Ellen started to protest, but Patty held up her hand. “Let’s say he drove you home and was heading back, but he picked up someone along the way. That makes sense. He would have picked up a woman, you know. And after that, God knows what happened. But it doesn’t involve you or any of us.”

“You never asked me what happened,” Ellen said after a moment. “I would have told you exactly what I’ve just said. I drove myself home.”

“You were so high you don’t know what you were doing!”

“I was high, but not as high as the rest of you, and I wasn’t drinking. What happened out there? What did you do with the mushrooms?”

Patty shrugged. “We ate them and went to sleep. Let me tell you what Les said, honey. When you two disappeared and didn’t come back, he said, so the littlest pussy swallowed the king snake. Sheila tried to climb over the fire to clobber him.”

“He was probably standing behind the trees watching you all make fools of yourselves, and laughing,” Ellen snapped.

“And walked home practically naked and covered with snakes?”

“Why didn’t you ever bring it up, ask me about it if you thought I went with him?”

“I was mad at you. Everyone else was mad at both of us. I’ve never talked about that night with anyone.”

Ellen sipped her coffee.

Patty leaned across the table and put her hand on Ellen’s arm. “One more thing, honey. We have to think this through. No one’s going to accuse you of anything, you were only seventeen, but if the sheriff thinks you went off with a naked man and your father saw him, what conclusion do you suppose he’ll come to?”

Ellen nearly dropped her mug; coffee splashed across the table. The sheriff’s son, Burt Craxton, had been one of the students. If the sheriff’s son said she left with Philip, and the others said that, the next step, she admitted, could drag her father into it.

Patty was scowling into the distance. She said, “When they investigated thirteen years ago, did anyone ask you a single question?”

“No.”

“And no one will now. Why would they? You were a kid. So just sit tight. Don’t volunteer anything. You don’t have to lie. Just keep your mouth shut, it’s that simple.”

Silently Ellen nodded. What she had thought back then was that he had returned to the group at the fire, that they had had an orgy of some kind, and afterward he had left town, left the state, satisfied. A month later, when they discovered some of his things in his apartment, she had continued to believe that; he had taken what he wanted, left everything else. She had been relieved as day after day passed without his appearance; she would have died of mortification if he had walked into the store.

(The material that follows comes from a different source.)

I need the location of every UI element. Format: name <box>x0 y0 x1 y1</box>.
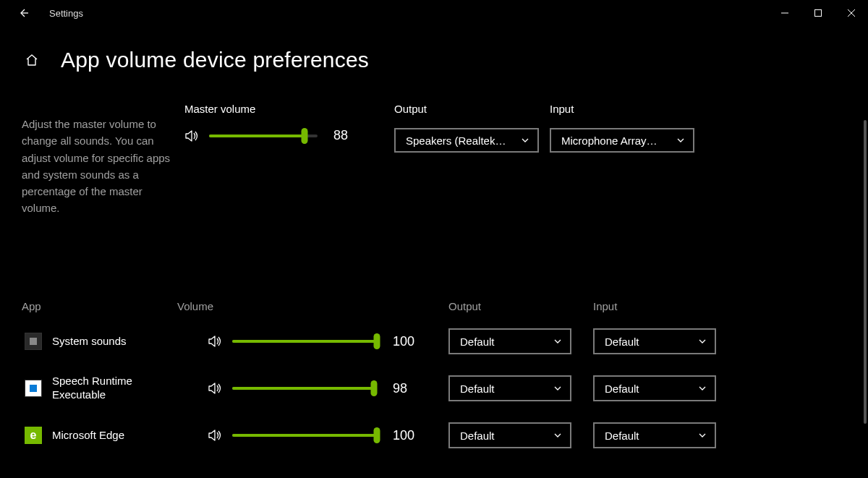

She still believed he had gone back to the group at the fire, and something terrible had happened there. Of the six, Patty was the only one she had known well, who was her friend; the others were no more than acquaintances. If this was Patty’s story, she felt there was no need to ask the rest of them anything at all. She stood up. “You’d better go. Jordan’s coming over, and I need a shower.”

For a moment Patty hesitated, then she got up. “It might not even be Philip, honey, remember that.” She pulled on her coat and left without saying anything else. Ellen locked the door behind her.

She wiped up the spilled coffee and then remained indecisively at the table. She had to shower, she told herself; Jordan was coming. She wished suddenly that he had never come to Crystal Falls, that he had stayed down in California. They had met eighteen months earlier, a few months after she had returned home. Maria Cutter had told Ellen’s father about a newly vacant apartment, and Ellen had gone to Papa’s Pasta House to have dinner and ask Maria about it. Then Maria had spotted Jordan and rolled her eyes, muttering about another single. She couldn’t seat two more singles on a Saturday night, how about if they shared a table instead. Ellen had glanced at him and said, sure, she didn’t mind, and he had nodded after a slight hesitation.